While A16z has spent likely millions trying to build their own media empire not to mention made investments new media companies like this app, Clubhouse, and most recently former Waze founder and CEO’s new startup. The firm has not been able to establish itself as a go-to media source for tech news, there teams do a great job with long form newsletter content by vertical, for instance their fintech newsletter does a great job of highlighting their investments and their research but Future never got off the ground and I am sure they had bigger visions as a media footprint.
While A16z has not been able to create their own media muscle, the All-In podcast has shot to the top of the charts and reach a critical mass even beyond the venture and tech media circuit. Two scratch billionaires, a near-scientist entrepreneur, and Jason Calacanis have become one of the most popular podcast teams on the internet.
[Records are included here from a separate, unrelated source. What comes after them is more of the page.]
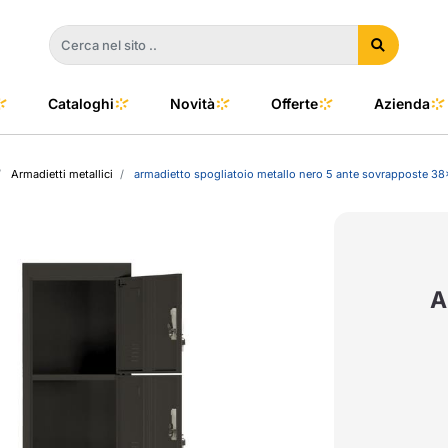
Cataloghi
Novità
Offerte
Azienda
Armadietti metallici
armadietto spogliatoio metallo nero 5 ante sovrapposte 
a
e
dino
l Color
no
oor
A
talia
to e Clima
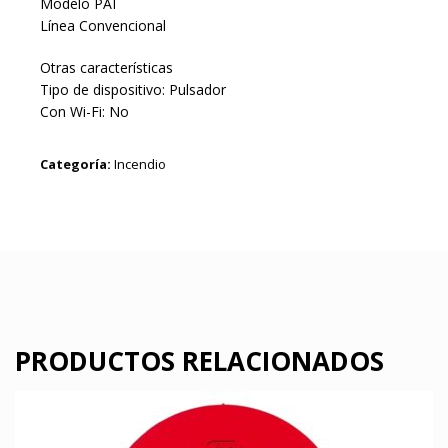
Modelo PAI
Línea Convencional
Otras características
Tipo de dispositivo: Pulsador
Con Wi-Fi: No
Categoría:
Incendio
PRODUCTOS RELACIONADOS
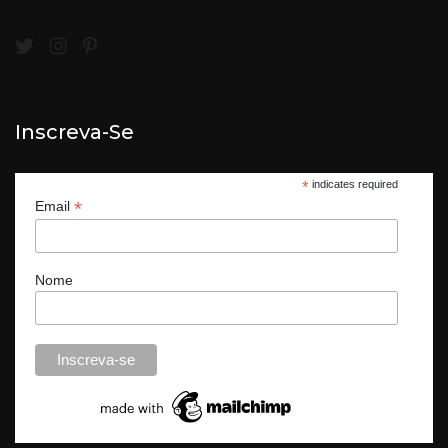
Inscreva-Se
*
indicates required
*
Email
Nome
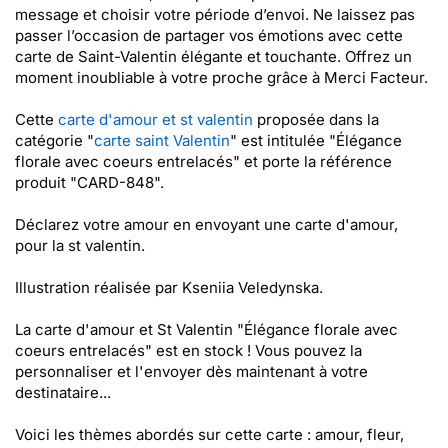
message et choisir votre période d’envoi. Ne laissez pas
passer l’occasion de partager vos émotions avec cette
carte de Saint-Valentin élégante et touchante. Offrez un
moment inoubliable à votre proche grâce à Merci Facteur.
Cette
carte d'amour et st valentin
proposée dans la
catégorie "
carte saint Valentin
" est intitulée "Élégance
florale avec coeurs entrelacés" et porte la référence
produit "CARD-848".
Déclarez votre amour en envoyant une carte d'amour,
pour la st valentin.
Illustration réalisée par Kseniia Veledynska.
La carte d'amour et St Valentin "Élégance florale avec
coeurs entrelacés" est en stock ! Vous pouvez la
personnaliser et l'envoyer dès maintenant à votre
destinataire...
Voici les thèmes abordés sur cette carte : amour, fleur,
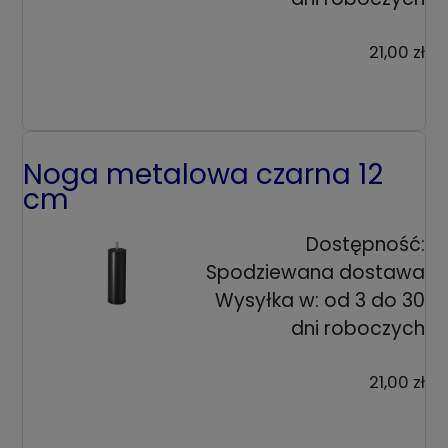
21,00 zł
Noga metalowa czarna 12
cm
Dostępność:
Spodziewana dostawa
Wysyłka w:
od 3 do 30
dni roboczych
21,00 zł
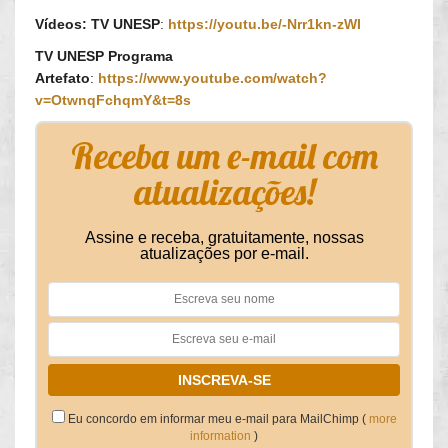
Vídeos: TV UNESP
:
https://youtu.be/-Nrr1kn-zWI
TV UNESP Programa
Artefato
:
https://www.youtube.com/watch?
v=OtwnqFchqmY&t=8s
Receba um e-mail com
atualizações!
Assine e receba, gratuitamente, nossas
atualizações por e-mail.
Eu concordo em informar meu e-mail para MailChimp (
more
information
)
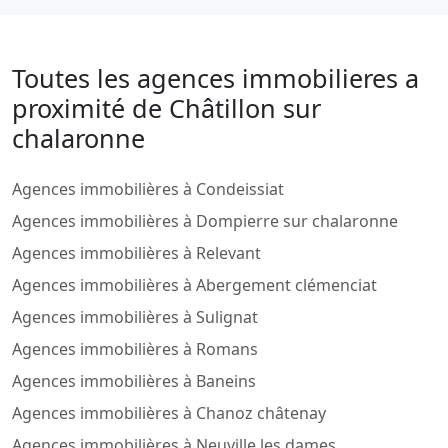
Toutes les agences immobilieres a
proximité de Châtillon sur
chalaronne
Agences immobilières à Condeissiat
Agences immobilières à Dompierre sur chalaronne
Agences immobilières à Relevant
Agences immobilières à Abergement clémenciat
Agences immobilières à Sulignat
Agences immobilières à Romans
Agences immobilières à Baneins
Agences immobilières à Chanoz châtenay
Agences immobilières à Neuville les dames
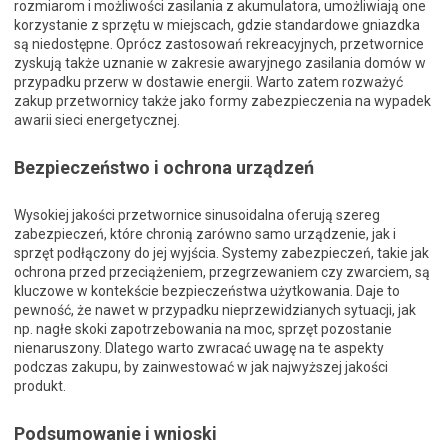
rozmiarom i możliwości zasilania z akumulatora, umożliwiają one
korzystanie z sprzętu w miejscach, gdzie standardowe gniazdka
są niedostępne. Oprócz zastosowań rekreacyjnych, przetwornice
zyskują także uznanie w zakresie awaryjnego zasilania domów w
przypadku przerw w dostawie energii. Warto zatem rozważyć
zakup przetwornicy także jako formy zabezpieczenia na wypadek
awarii sieci energetycznej.
Bezpieczeństwo i ochrona urządzeń
Wysokiej jakości przetwornice sinusoidalna oferują szereg
zabezpieczeń, które chronią zarówno samo urządzenie, jak i
sprzęt podłączony do jej wyjścia. Systemy zabezpieczeń, takie jak
ochrona przed przeciążeniem, przegrzewaniem czy zwarciem, są
kluczowe w kontekście bezpieczeństwa użytkowania. Daje to
pewność, że nawet w przypadku nieprzewidzianych sytuacji, jak
np. nagłe skoki zapotrzebowania na moc, sprzęt pozostanie
nienaruszony. Dlatego warto zwracać uwagę na te aspekty
podczas zakupu, by zainwestować w jak najwyższej jakości
produkt.
Podsumowanie i wnioski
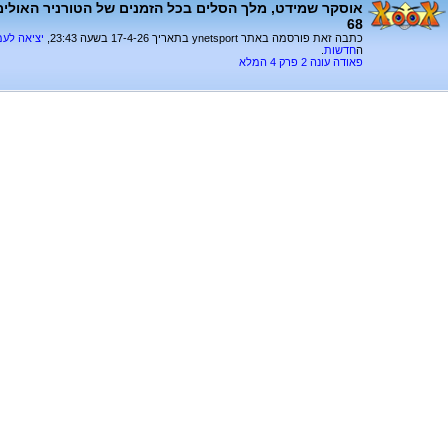
אוסקר שמידט, מלך הסלים בכל הזמנים של הטורניר האולימפ
68
כתבה זאת פורסמה באתר ynetsport בתאריך 17-4-26 בשעה 23:43,
יציאה לע
ה
חדשות
.
פאודה עונה 2 פרק 4 המלא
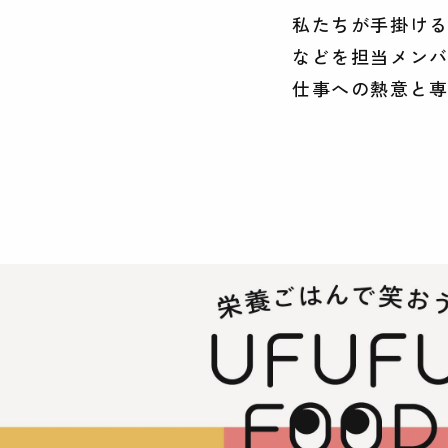
私たちが手掛ける
などを担当メン
仕事への熱意と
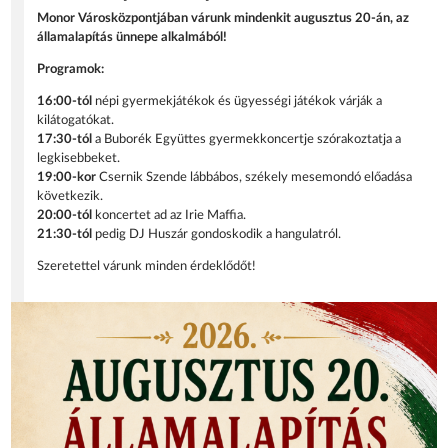
Monor Városközpontjában várunk mindenkit augusztus 20-án, az
államalapítás ünnepe alkalmából!
Programok:
16:00-tól
népi gyermekjátékok és ügyességi játékok várják a
kilátogatókat.
17:30-tól
a Buborék Együttes gyermekkoncertje szórakoztatja a
legkisebbeket.
19:00-kor
Csernik Szende lábbábos, székely mesemondó előadása
következik.
20:00-tól
koncertet ad az Irie Maffia.
21:30-tól
pedig DJ Huszár gondoskodik a hangulatról.
Szeretettel várunk minden érdeklődőt!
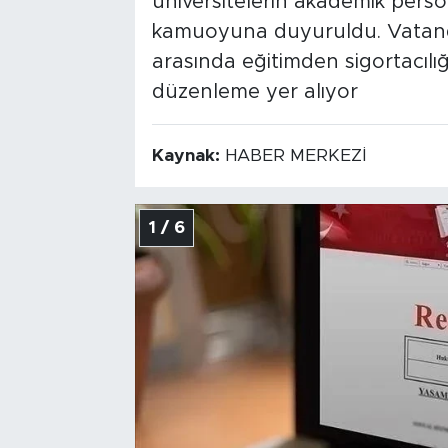
üniversitelerin akademik person
kamuoyuna duyuruldu. Vatandaş
arasında eğitimden sigortacılığ
düzenleme yer alıyor
Kaynak:
HABER MERKEZİ
1 / 6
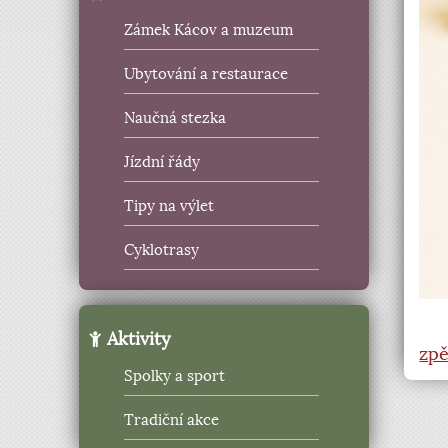
Zámek Kácov a muzeum
Ubytování a restaurace
Naučná stezka
Jízdní řády
Tipy na výlet
Cyklotrasy
Aktivity
zpě
Spolky a sport
Tradiční akce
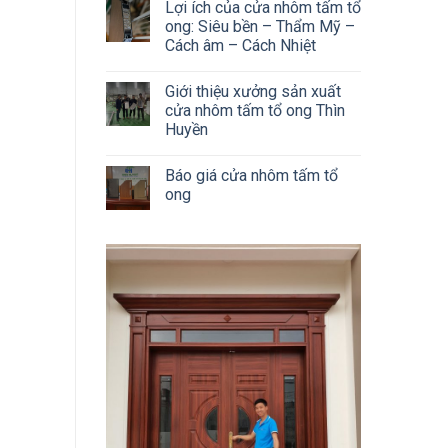
Lợi ích của cửa nhôm tấm tổ
ong: Siêu bền – Thẩm Mỹ –
Cách âm – Cách Nhiệt
Giới thiệu xưởng sản xuất
cửa nhôm tấm tổ ong Thìn
Huyền
Báo giá cửa nhôm tấm tổ
ong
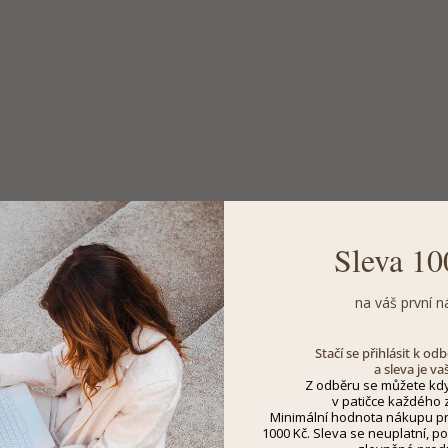
Sleva 10
na váš první n
Stačí se přihlásit k o
a sleva je va
Z odběru se můžete kdy
v patičce každého z
Minimální hodnota nákupu pro
1000 Kč. Sleva se neuplatní, po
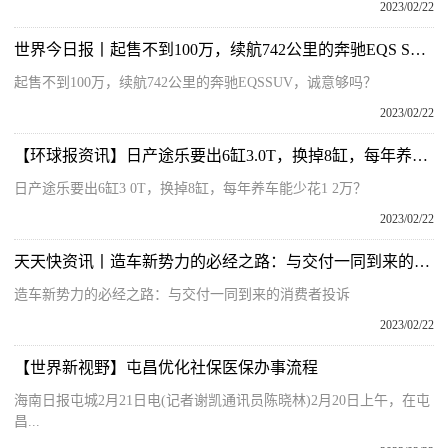
2023/02/22
世界今日报丨起售不到100万，续航742公里的奔驰EQS SUV，诚意够吗？
起售不到100万，续航742公里的奔驰EQSSUV，诚意够吗？
2023/02/22
【环球报资讯】日产途乐要出6缸3.0T，换掉8缸，每年养车能少花1.2万？
日产途乐要出6缸3 0T，换掉8缸，每年养车能少花1 2万？
2023/02/22
天天快资讯丨造车新势力的必经之路：与交付一同到来的消费者投诉
造车新势力的必经之路：与交付一同到来的消费者投诉
2023/02/22
【世界新视野】屯昌优化社保医保办事流程
海南日报屯城2月21日电(记者谢凯通讯员陈晓林)2月20日上午，在屯
昌...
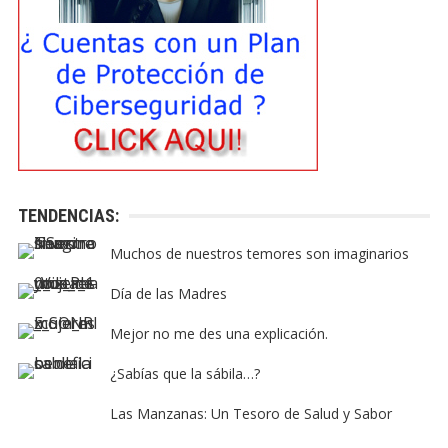
TENDENCIAS:
Muchos de nuestros temores son imaginarios
Día de las Madres
Mejor no me des una explicación.
¿Sabías que la sábila…?
Las Manzanas: Un Tesoro de Salud y Sabor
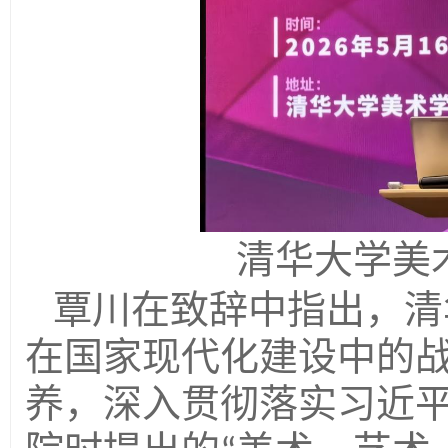
清华大学美
覃川在致辞中指出，清
在国家现代化建设中的
养，深入贯彻落实习近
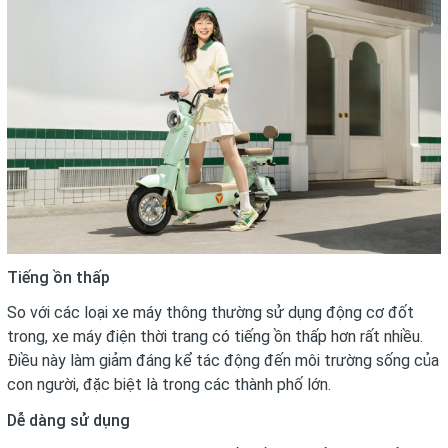
Tiếng ồn thấp
So với các loại xe máy thông thường sử dụng động cơ đốt
trong, xe máy điện thời trang có tiếng ồn thấp hơn rất nhiều.
Điều này làm giảm đáng kể tác động đến môi trường sống của
con người, đặc biệt là trong các thành phố lớn.
Dễ dàng sử dụng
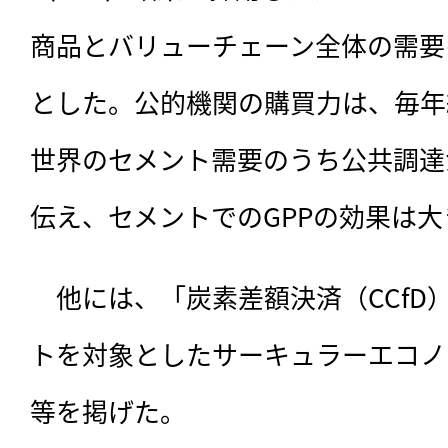
商品とバリューチェーン全体の需要
とした。公的機関の購買力は、毎年
世界のセメント需要のうち公共調達
伝え、セメントでのGPPの効果は
　他には、「炭素差額決済（CCfD
トを対象としたサーキュラーエコノ
等を掲げた。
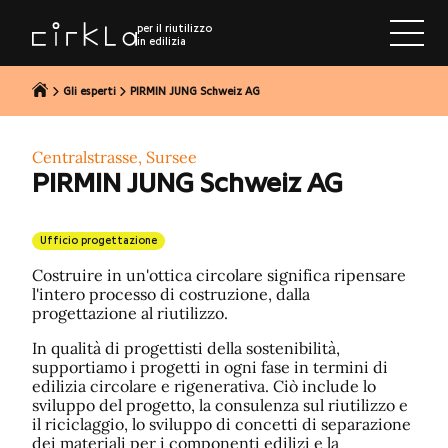
al contenuto
per il riutilizzo
in edilizia
Gli esperti
PIRMIN JUNG Schweiz AG
Centralstrasse, Sursee
PIRMIN JUNG Schweiz AG
Ufficio progettazione
Costruire in un'ottica circolare significa ripensare
l'intero processo di costruzione, dalla
progettazione al riutilizzo.
In qualità di progettisti della sostenibilità,
supportiamo i progetti in ogni fase in termini di
edilizia circolare e rigenerativa. Ciò include lo
sviluppo del progetto, la consulenza sul riutilizzo e
il riciclaggio, lo sviluppo di concetti di separazione
dei materiali per i componenti edilizi e la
Their show beats out another group Kara Swisher and Scott Galloway doing half the amount of content and with no ads or media machines pushing it to the masses. The quirky and weird mix of geopolitics, health and wellness, life science, and the topics across the venture-backed startup ecosystem has made the show a must listen for anyone involved in tech and according to Calacanis the show is popular amongst college students as well.
What’s Next
This week with Whitney back in town I move back to my normal work schedule, I am in the office five days a week working on end of year planning for ModernTax.
This week I got invited to a holiday party put on my my friend Andrew. He and his team just announced a $67 million Series B so I expect the best.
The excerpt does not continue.